Creating roadmaps – manoj’s mom (2)

The editor of a famous women’s magazine shared a touching experience where her attempts to rescue a street child had failed for want of a proper road map. Ms Fernandes concludes her piece by an appeal to set such road maps. A hurt street child is taken to the hospital and treated but once healed there is nowhere for him to go, but back to the same street as there are no safe options.

There are no road maps in India as we have experienced over the years at pwhy be it with children, women, handicapped persons or the elderly. Each problem has to be taken as a challenge and a road map created.
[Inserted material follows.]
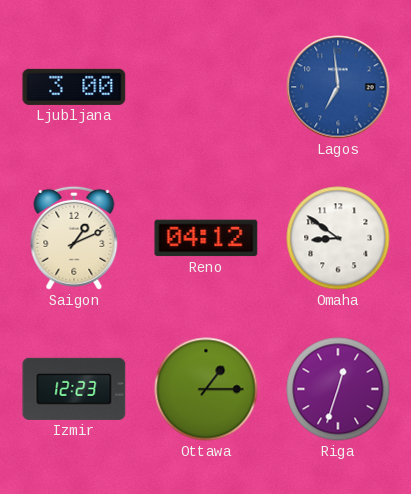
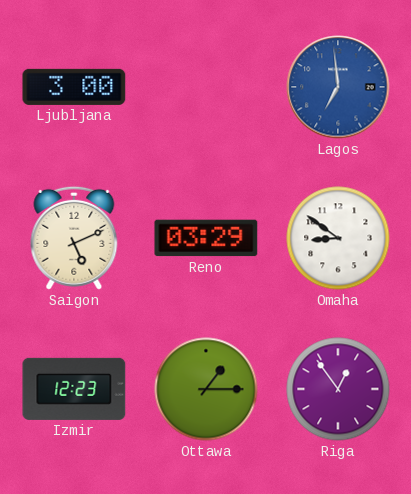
Saigon: 1:11 -> 5:11
Reno: 04:12 -> 03:29
Riga: 12:33 -> 12:54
When we came to know about manoj’s mom, we set out to look for a solution. manoj had been born at home. but one look at the mom’s face and we knew she needed proper medical attention. Strangely when you start looking for something in earnest, you find them. We discovered a maternity hospital run by the municipality that was a pleasant surprise. It was clean, efficient and above all practically free.
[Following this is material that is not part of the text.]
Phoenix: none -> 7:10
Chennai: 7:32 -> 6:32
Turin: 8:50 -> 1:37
Manoj’s mom now has a road map for the next 4 months: iron shots for 10 days, and strips of vitamins and minerals. She will be checked regularly and will deliver in a safe environment. But that is not where the matter ended. we needed to find a healthier room with light and air to receive the baby when it arrives. I guess that by now we had caught the attention of the god of lesser beings as we found a room close to where some of our creche teachers stay. We knew she would be safe and that were her husband to beat her, many would come to her rescue, and when it was time for the baby to come, little manoj would be looked after.

In India we cannot wait for the powers that be to create road maps. We need to craft them ourselves.